Consumer Update: Avoiding Brominated Flame Retardants (BFRs)
Many companies that sell consumer products in Europe where regulations are in place to protect the consumer, are required to eliminate or phase out toxic chemicals, including BFRs. Some of these producers market BFR-free electronics in the U.S. We recommend that you read a study by the International Chemical Secretariat (ChemSec), a non-profit organization working for a toxic-free environment. Founded in 2002, ChemSec has an ambitious goal: a toxic free environment by 2020. The organization highlights the health and environmental risks of hazardous substances and provides science-based information on toxic chemicals in consumer products.
ChemSec has published a report, Electronics Without Brominated Flame retardants and PVC – A Market Overview that covers over 500 specific product models.
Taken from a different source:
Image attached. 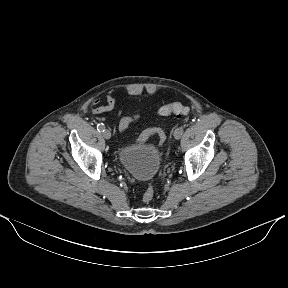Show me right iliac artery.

The categories include large and small consumer appliances, consumer equipment, and IT and telecom equipment. Refrigerators, electric toothbrushes, TVs computers, cookers, copiers, mobile phones, printers, DVD players, washing machines and more are rated by brand to identify their current BFR content.
The report also identifies companies that have adopted strategies and policies to replace BFRs and PVC by 2014.
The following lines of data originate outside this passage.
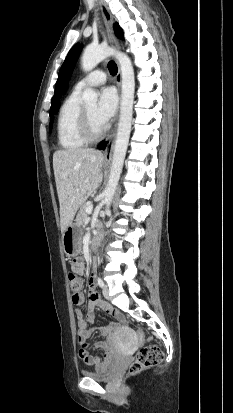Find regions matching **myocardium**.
<instances>
[{"label": "myocardium", "mask_w": 233, "mask_h": 413, "mask_svg": "<svg viewBox=\"0 0 233 413\" xmlns=\"http://www.w3.org/2000/svg\"><path fill=\"white\" fill-rule=\"evenodd\" d=\"M79 130L82 138L87 142H95L100 140L105 133V129L101 127L95 130L88 114L86 107H82L80 116Z\"/></svg>", "instance_id": "myocardium-1"}]
</instances>
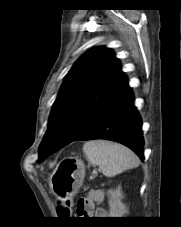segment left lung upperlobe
I'll list each match as a JSON object with an SVG mask.
<instances>
[{
  "instance_id": "obj_1",
  "label": "left lung upper lobe",
  "mask_w": 181,
  "mask_h": 227,
  "mask_svg": "<svg viewBox=\"0 0 181 227\" xmlns=\"http://www.w3.org/2000/svg\"><path fill=\"white\" fill-rule=\"evenodd\" d=\"M125 81L118 59L108 48L91 49L77 60L53 105L37 162L73 142L96 109Z\"/></svg>"
}]
</instances>
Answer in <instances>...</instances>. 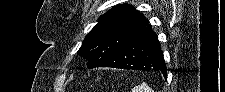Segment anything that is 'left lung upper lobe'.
<instances>
[{"mask_svg":"<svg viewBox=\"0 0 225 92\" xmlns=\"http://www.w3.org/2000/svg\"><path fill=\"white\" fill-rule=\"evenodd\" d=\"M148 23L132 5L114 6L87 34L78 54L88 60V68H95L134 39Z\"/></svg>","mask_w":225,"mask_h":92,"instance_id":"left-lung-upper-lobe-1","label":"left lung upper lobe"}]
</instances>
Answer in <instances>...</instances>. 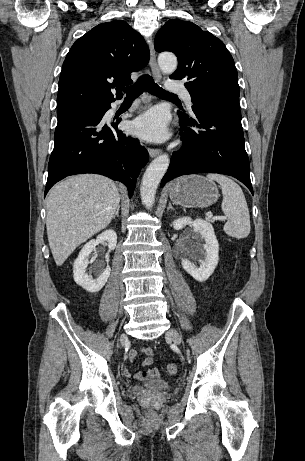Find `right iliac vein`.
Returning <instances> with one entry per match:
<instances>
[{"label":"right iliac vein","instance_id":"1","mask_svg":"<svg viewBox=\"0 0 305 461\" xmlns=\"http://www.w3.org/2000/svg\"><path fill=\"white\" fill-rule=\"evenodd\" d=\"M127 340H128L127 335L125 333H122L121 336H120V342L123 344Z\"/></svg>","mask_w":305,"mask_h":461}]
</instances>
Only 63 of the 500 or so products identified are totally free from BFRs, although many of the others only have minor parts containing BFRs or polyvinyl chloride (PVC) found, for example, in the external power cord or in the circuit board.
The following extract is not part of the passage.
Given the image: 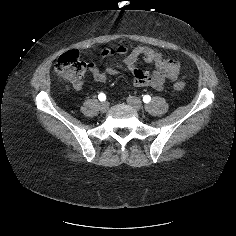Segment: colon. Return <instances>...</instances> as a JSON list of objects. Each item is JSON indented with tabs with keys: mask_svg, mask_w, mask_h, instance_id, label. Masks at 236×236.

Reviewing 28 electronic companies, ChemSec found that:
- 23 of these have at least one product on the market free or almost free from BFRs.
- 25 of these have at least one product on the market free or almost free from PVC.
- Three out of four companies officially state that by 2014 they will have products totally free from brominated flame retardants and/or PVC on the market
Above chart created by MERI Communications using Greenpeace data on computers, monitors, cell phones and music players
The Chemsec report does not include mattresses, a prime source of BFRs. However, IKEA finished phasing out all PBDEs in its products in 2002 and has not used these chemicals in their children's mattresses for at least 15 years. Other companies that make PBDE-free mattresses include European Sleep Works, Essentia and Lifekind.
The report illustrates that more environmentally-friendly electronics are possible and that the industry can move away from the use of BFRs and PVC in product manufacturing.